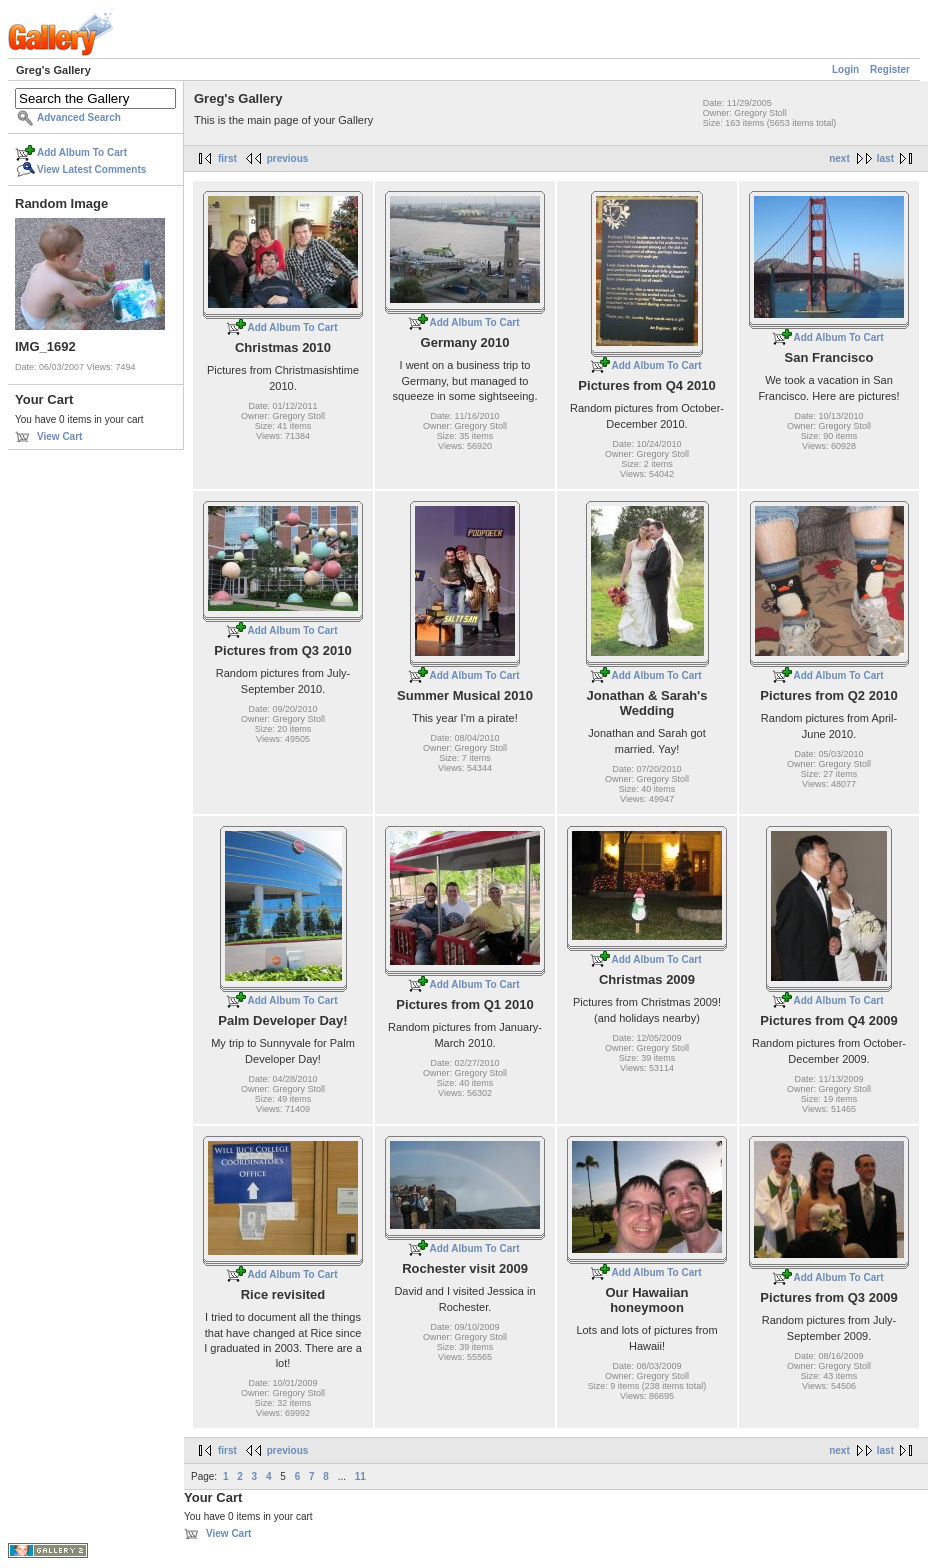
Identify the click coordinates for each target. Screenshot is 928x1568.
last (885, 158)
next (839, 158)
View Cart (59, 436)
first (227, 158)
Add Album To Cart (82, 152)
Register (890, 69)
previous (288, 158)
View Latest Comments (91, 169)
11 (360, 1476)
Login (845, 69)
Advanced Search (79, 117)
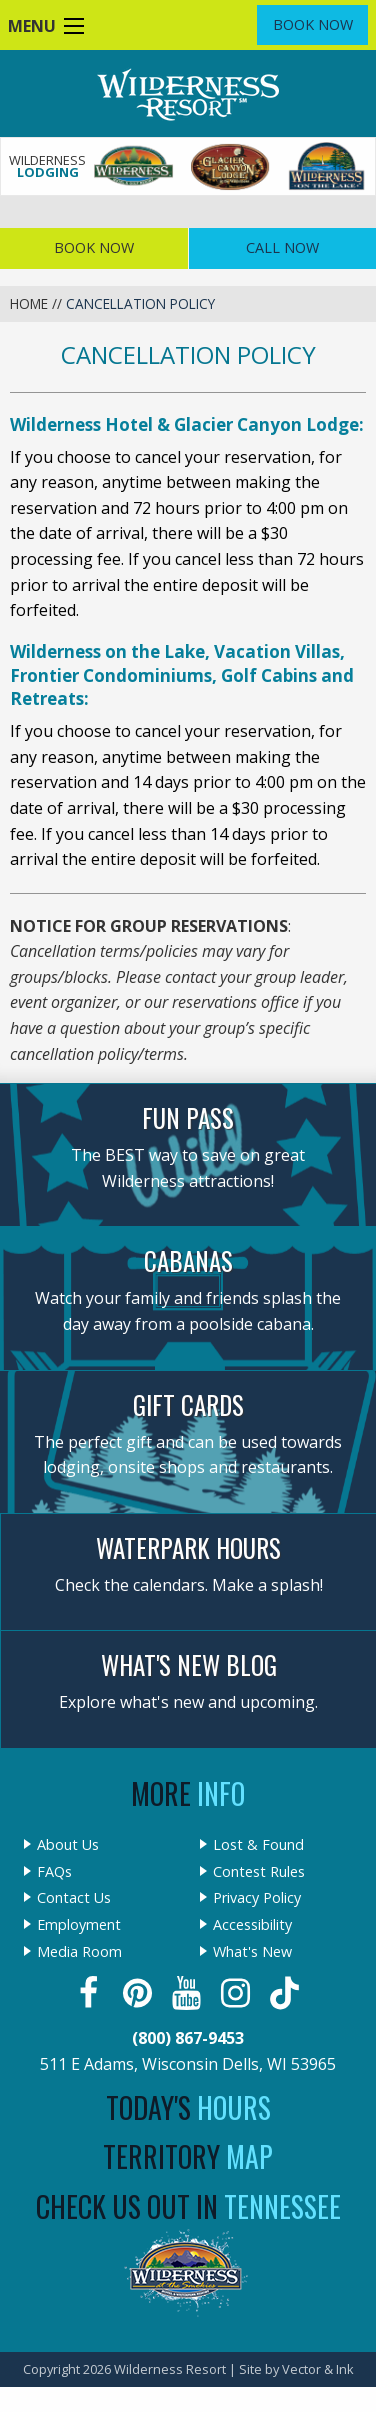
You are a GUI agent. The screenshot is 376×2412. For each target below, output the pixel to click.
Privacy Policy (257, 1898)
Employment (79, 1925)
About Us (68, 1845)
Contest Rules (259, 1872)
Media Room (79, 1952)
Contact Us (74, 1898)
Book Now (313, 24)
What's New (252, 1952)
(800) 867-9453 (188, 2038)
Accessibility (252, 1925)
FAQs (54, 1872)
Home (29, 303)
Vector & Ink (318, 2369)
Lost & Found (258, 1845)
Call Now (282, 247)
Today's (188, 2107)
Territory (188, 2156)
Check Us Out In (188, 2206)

******

- _WHAT TO DO_
Scan the entries above for the word "target" and collect each line holding it.

- _EXPECTED ANSWER_
Identify the click coordinates for each target. Screenshot is 928x1568.
You are a GUI agent. The screenshot is 376×2412. For each target below, output the pixel to click.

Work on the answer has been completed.